Use reverse auctions for cost savings
Reverse auctions are competitive bidding processes where multiple law firms bid to provide legal services to a CLD. Reverse auctions incentivize firms to create value-driven fee structures rather than just lowering their hourly rates. With a reverse auction, firms may propose or agree to different types of AFAs, including fixed or capped fees, success-based pricing, or flat-fee bundles – making the AFA more of a collaboration than a mandate.
Reverse auctions also provide the chance for firms and CLDs to gather detailed information about matters upfront. With this data, CLDs and firms can align on organizational policies and establish performance metrics. Outlining clear-cut expectations before any formal contracts are signed helps set expectations on price and other factors like strategy, staffing, and expertise.
Reverse auctions are particularly beneficial for large, expensive, high-risk matters or high-volume legal work where hourly billing can quickly get out of control. Examples include work related to compliance and regulation management, mergers and acquisitions, and employment law.
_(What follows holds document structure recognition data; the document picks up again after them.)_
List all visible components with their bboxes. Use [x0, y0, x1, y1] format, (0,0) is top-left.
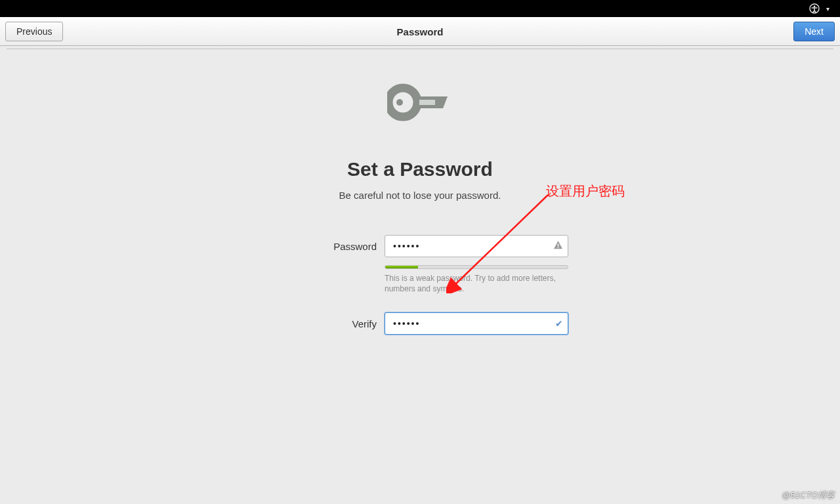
- annotation-text: 设置用户密码: [546, 182, 625, 200]
- verify-label: Verify: [272, 318, 377, 329]
- verify-input-wrap: ✔: [385, 312, 568, 335]
- previous-button[interactable]: Previous: [5, 22, 63, 41]
- top-panel: ▾: [0, 0, 840, 17]
- chevron-down-icon[interactable]: ▾: [826, 5, 830, 12]
- verify-input[interactable]: [385, 312, 568, 335]
- password-row: Password: [272, 235, 568, 257]
- password-label: Password: [272, 241, 377, 252]
- svg-point-1: [814, 6, 816, 8]
- svg-rect-4: [419, 100, 435, 105]
- watermark: @51CTO博客: [782, 490, 835, 501]
- key-icon: [387, 82, 453, 125]
- header-title: Password: [0, 26, 840, 37]
- verify-row: Verify ✔: [272, 312, 568, 335]
- password-input[interactable]: [385, 235, 568, 257]
- next-button[interactable]: Next: [793, 22, 835, 41]
- page-title: Set a Password: [347, 158, 493, 180]
- accessibility-icon[interactable]: [809, 3, 820, 14]
- header-bar: Previous Password Next: [0, 17, 840, 46]
- password-input-wrap: [385, 235, 568, 257]
- page-subtitle: Be careful not to lose your password.: [339, 190, 501, 201]
- content-area: Set a Password Be careful not to lose yo…: [0, 49, 840, 340]
- svg-point-3: [396, 99, 403, 106]
- password-strength-meter: [385, 265, 568, 269]
- password-strength-hint: This is a weak password. Try to add more…: [385, 273, 568, 294]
Keep requirements simple and streamlined
AFAs are challenging to implement and enforce because CLDs sometimes place unreasonable administrative burdens on outside counsel. For example, a CLD may stipulate that their law firm provide them with shadow billing, hourly breakdowns, and regular compliance audits to get the most significant possible cost savings. However, all these additional tasks undermine efficiency and make flat-fee pricing less appealing to law firms.
CLDs that streamline their requirements will find success. Firms appreciate it when CLDs are willing to openly collaborate and provide straightforward guidance. Simple instructions, mutual transparency around expectations, and collective agreement on goals help keep everything in line. These practices also lead to fewer questions, disputes, and administrative hassles, which helps firms deliver results under budget and remain profitable.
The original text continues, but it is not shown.